Ainsi le temps passa à recevoir des malades comme jadis et à leur parler et je me réjouissais de mon savoir et de mon art qui me permettaient de les aider, et je me réjouissais de regarder Merit qui était mon amie, et souvent je respirais profondément et disais: «Suspends ton cours, clepsydre, et retiens ton eau, car cet instant présent ne saurait continuer aussi beau.» C'est ainsi que j'oubliai que je devais aller au palais doré et que mon arrivée avait été annoncée à la mère royale.

Mais je crois que je n'y pensais pas parce que je ne voulais pas y penser en cet instant de bonheur.

Quand les ombres s'allongèrent, ma cour se vida enfin et Merit me versa de l'eau sur les mains et m'aida à me laver et je l'aidai dans ses ablutions, et je le fis volontiers, et nous nous rhabillâmes. Mais quand je voulus caresser sa joue et baiser ses lèvres, elle me repoussa en disant:

– Cours chez ta sorcière, Sinouhé, et hâte-toi pour rentrer avant la nuit, car je crois que ma natte t'attend avec impatience. Oui, j'ai vraiment le sentiment que la natte de ma chambre t'attend avec impatience et je ne comprends pas pourquoi, car tes membres sont flasques, Sinouhé, et ta chair est molle, et je ne dirais pas que tes caresses soient très habiles, mais malgré tout tu es différent de tous les autres hommes, et c'est pourquoi je comprends ma natte.

Elle noua à mon cou les insignes de mon rang et me mit ma perruque de médecin et me caressa la joue, si bien que j'aurais volontiers renoncé à aller au palais doré. Mais je fis courir mes esclaves en leur promettant des coups et de l'or et je pressai les rameurs, si bien que l'eau bouillait le long du bateau. C'est ainsi que je pus pénétrer dans le palais au moment où le soleil descendait sur les montagnes de l'ouest et où les étoiles s'allumaient.

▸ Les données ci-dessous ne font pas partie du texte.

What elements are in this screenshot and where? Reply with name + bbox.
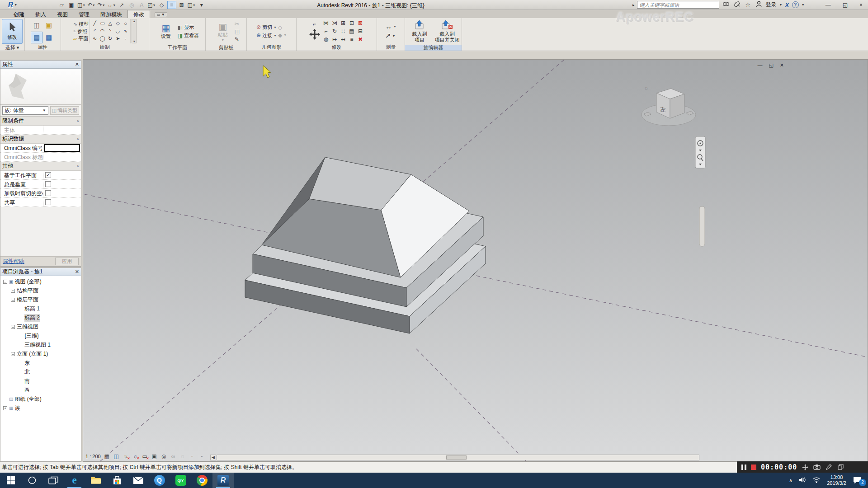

Mais avant de rapporter ma conversation avec la mère royale, je dois raconter qu'elle n'était allée que deux fois à la Cité de l'Horizon pour y voir son fils et que les deux fois elle lui avait reproché sa folie, ce qui avait vivement affecté Akhenaton, car il aimait sa mère et était aveugle pour elle, comme souvent les fils sont aveugles pour leur mère jusqu'au jour où ils se marient et où leur femme leur ouvre les yeux. Mais Nefertiti n'avait pas ouvert les yeux de son mari à cause de son père. Je dois en effet reconnaître franchement qu'en ce temps le prêtre Aï et la reine Tii vivaient librement ensemble et ne cherchaient nullement à dissimuler leur joie et je ne sais pas si le palais royal avait jamais subi pareille honte, mais il est probable que ces choses ne s'écrivent pas et tombent dans l'oubli avec la mort des gens qui en ont été les témoins. Mais je ne veux pas m'exprimer sur la naissance d'Akhenaton, et je crois que son origine est divine, car s'il n'avait pas eu dans les veines le sang de son père royal, il n'aurait pas eu du tout de sang royal, et alors il aurait réellement été un faux pharaon, comme le prétendaient les prêtres, et tout ce qui se passait aurait été encore plus insensé et vain. C'est pourquoi je préfère croire ma raison et mon cœur dans cette affaire.